- Known for: A cadre and Central Committee member of the CPI (Maoist)

= Vijay Kumar Arya =

Indian maoist

Vijay Kumar Arya alias Dilip alias Jaspal is an Indian Maoist ideologue and Central Committee member of Communist Party of India (Maoist)

==Career==
Arya belongs to Karma village under Konch area in Gaya district. His father name is Ram Jatan Yadav. He is a postgraduate in economics from Magadh University. Initially he was a political worker with close affinity to Lalu Prasad Yadav thereafter attracted to left wing extremism. Arya had also worked as a temporary lecturer before he joined in the active politics. He joined in Maoist Communist Centre of India (MCCI) and led armed conflicts with Ranvir Sena. After the death of MCCI supremo Sagar Chatterjee in an encounter, the police raided the village and destroyed Arya's shanty. Thereafter Arya went underground.
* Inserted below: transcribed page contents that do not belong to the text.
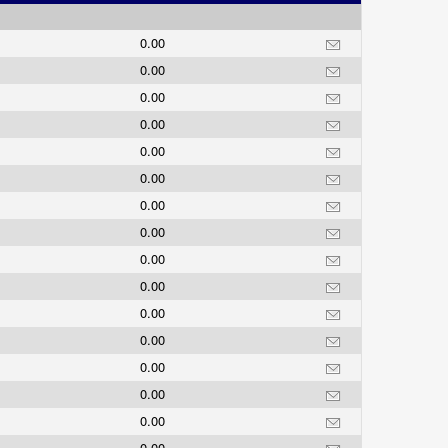
0.00
0.00
0.00
0.00
0.00
0.00
0.00
0.00
0.00
0.00
0.00
0.00
0.00
0.00
0.00
0.00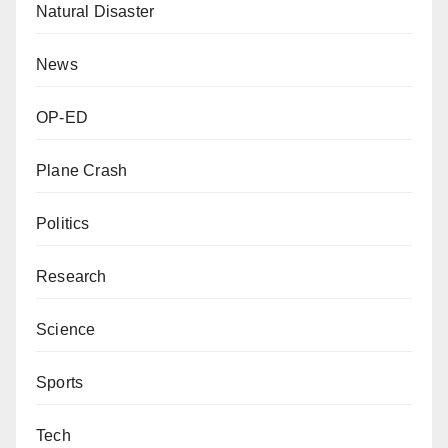
Natural Disaster
News
OP-ED
Plane Crash
Politics
Research
Science
Sports
Tech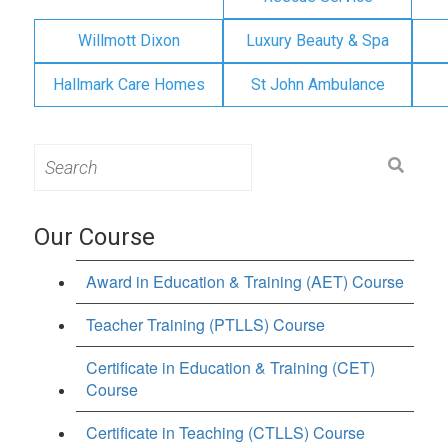
Willmott Dixon
Luxury Beauty & Spa
Hallmark Care Homes
St John Ambulance
Search
for:
Our Course
Award in Education & Training (AET) Course
Teacher Training (PTLLS) Course
Certificate in Education & Training (CET)
Course
Certificate in Teaching (CTLLS) Course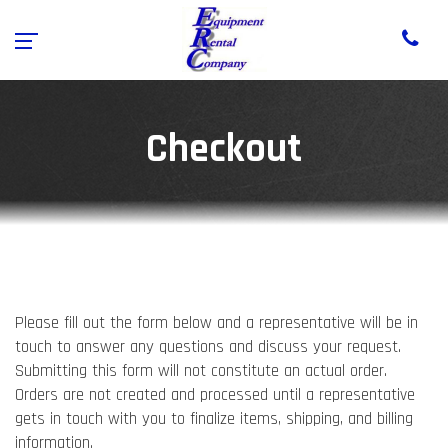
Checkout
Please fill out the form below and a representative will be in
touch to answer any questions and discuss your request.
Submitting this form will not constitute an actual order.
Orders are not created and processed until a representative
gets in touch with you to finalize items, shipping, and billing
information.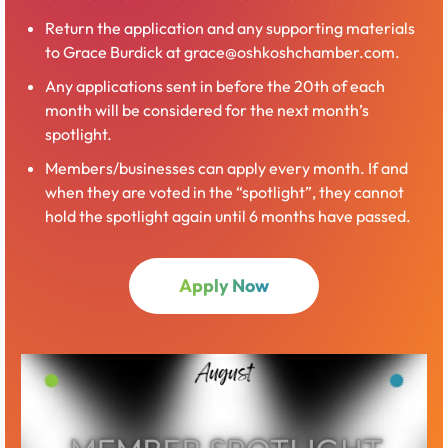
Return the application and any supporting materials
to Grace Burdick at grace@oshkoshchamber.com.
Any applications sent in before the 20th of each
month will be considered for the next month’s
spotlight.
Members/businesses can apply every month. If and
when they are voted in the “spotlight”, they cannot
hold the spotlight again until 6 months have passed.
Apply Now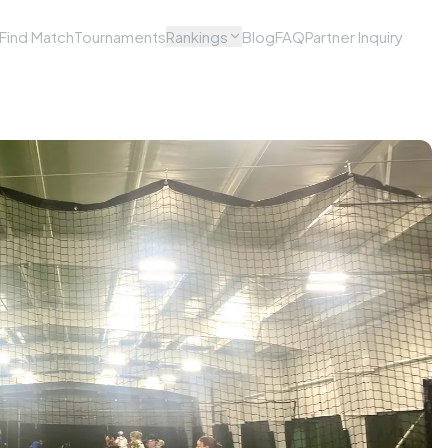
Find Match
Tournaments
Rankings
Blog
FAQ
Partner Inquiry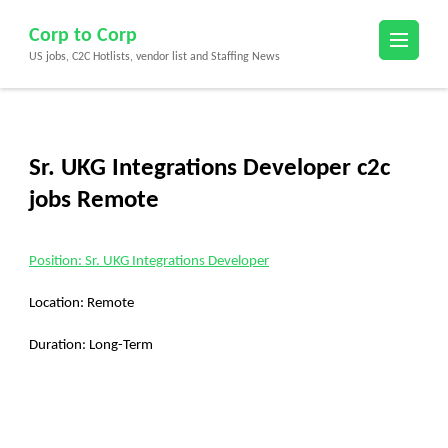
Skip
Corp to Corp
to
US jobs, C2C Hotlists, vendor list and Staffing News
content
(Press
Enter)
Sr. UKG Integrations Developer c2c
jobs Remote
Position: Sr. UKG Integrations Developer
Location: Remote
Duration: Long-Term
After the formation of CPI (Maoist) in 2004 he joined the party and became active in Bihar, Jharkhand, Uttar Pradesh and undivided Andhra Pradesh to spread Maoist ideologies. Arya was known as Jaspalji alias Amar and was chairman of the Party's all-India subcommittee of mass organisation (Sucomo). He was arrested on 1 May 2011 along with two other Central Committee Member of CPI (Maoist) Jhantu Mukherjee and Varanasi Subramanyam from a village under Barsoi block in Katihar district by the Special Task Force and Bihar Police team and was lodged in Central jail of Gaya. Total 12 criminal cases are pending against him in Bihar and he carried Rs 3 lakh award on his head. At present Arya is in Special Central Jail in Bhagalpur.